The worst part? The final season is set to air, starting in May of 2006. 2006?

Those of you who haven’t seen the finale yet can start reading again.


The shocking part of last night’s first game of the NBA Finals wasn’t the Pistons win. It was Stu Scott doing sideline reporting. What? Why? Huh? What, Arsenio Hall’s not available? Do we need this jabbering dumbass on national TV? It’s bad enough when he’s on ESPN. I’m getting nauseous just thinking about it.

The best thing the Pistons did last night was to remind Karl Malone and Gary Payton just how old they are. Do I think Detroit can win the series?

No.

Move along.

Once again, I remind you that the popularity of Desipio is a great thing, but it’s only affordable to me, the moran who publishes the site, if you all click on a few Google ad banners every visit? Is it so much to ask?

And, just to get you in the mood for tonight…

and…

Just when you think Greg Maddux is done, he bounces back with two of his best games in a long time. I still think he faked his “oblique” injury last Monday so that The Farns would have more time to warm up.

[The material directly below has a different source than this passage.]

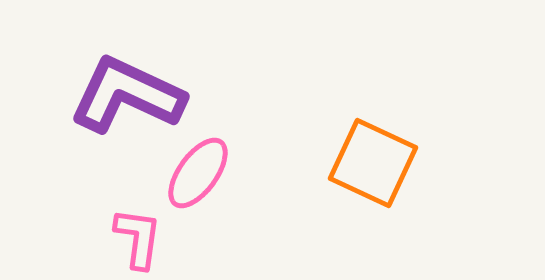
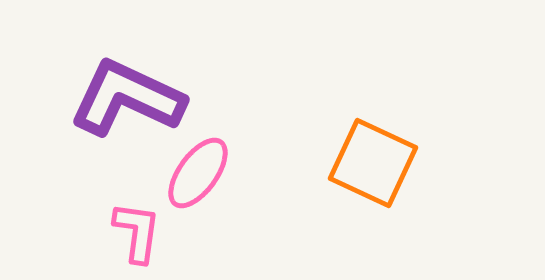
purple L-shape: moved 3 px down
pink L-shape: moved 1 px left, 6 px up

Albie hasn’t been that hot. He’s only hitting .559 in his last nine games. Too bad about the hammy! Muahahahahahahahahahaha!

I reacted to the Cubs disabling of Irregular Joe with the same kind of “Awww, shucks” you normally feel when a friend tells you he has to go have his dog put to sleep.

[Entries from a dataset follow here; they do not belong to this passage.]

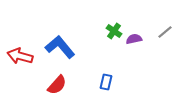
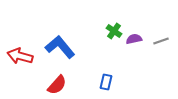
gray line: moved 4 px left, 9 px down; rotated 21 degrees clockwise
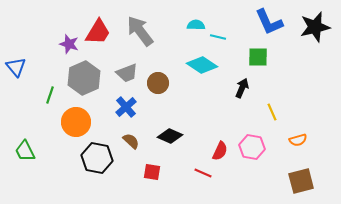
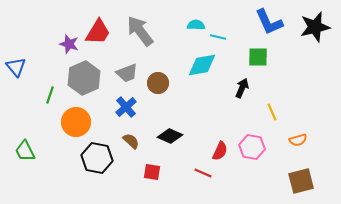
cyan diamond: rotated 44 degrees counterclockwise
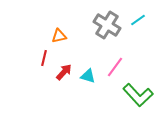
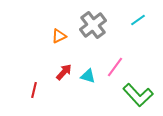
gray cross: moved 14 px left; rotated 20 degrees clockwise
orange triangle: rotated 14 degrees counterclockwise
red line: moved 10 px left, 32 px down
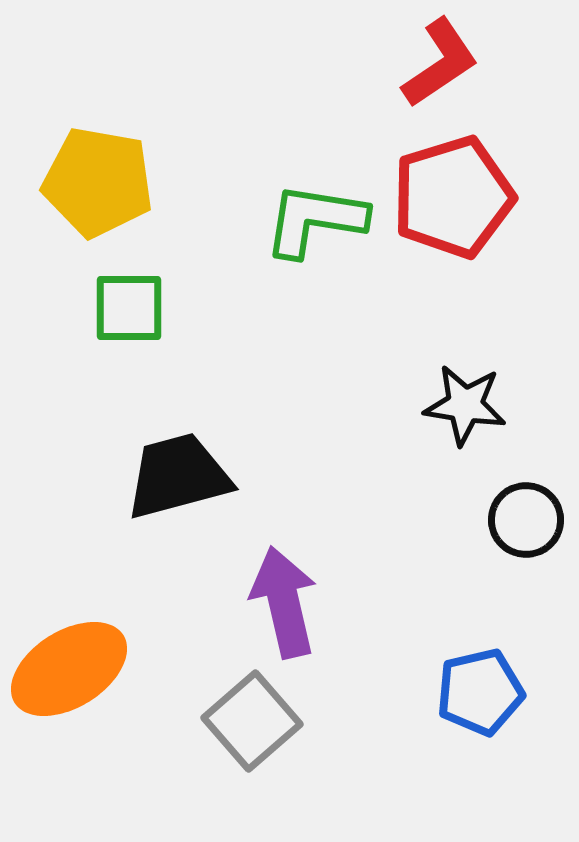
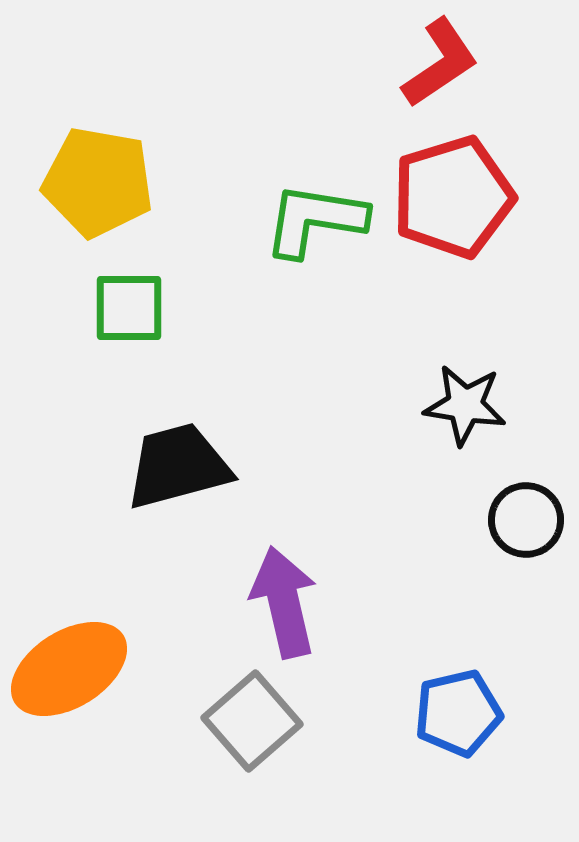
black trapezoid: moved 10 px up
blue pentagon: moved 22 px left, 21 px down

The Cubs could use several guys to close games. Just as long as none are Jimmy Anderson.

Ronald Reagan “did” the Cubs in 1988.

Luol wants to be a Bull. They’re so cute at this age!

Groucho wonders where MJ will next resurface. I’d imagine it’ll be under a pile of naked women. At least that’s how it’d be if I were MJ.

Jim Thome is good people. Remember when the Cubs could have had him for nothing but cash? That’s why you’ll never see Carlos Beltran here. Just remember that.

Mariotti puts down the doughnut for the aforementioned effort on Joe.

The MLB draft is today. Oooh, feel the buzz!

Underwear supermodel Len Pasquarelli on Denny Green’s Cardinals.

Peter King’s Monday Morning Quarterback.

Albie might go on the DL. Awww, that’s terrible!

Wait, how can David Hasselhoff get a DUI? Kitt drives itself!

Estella does that for me at Scores, too.

Cameron’s not on the market guys. She’s all mine.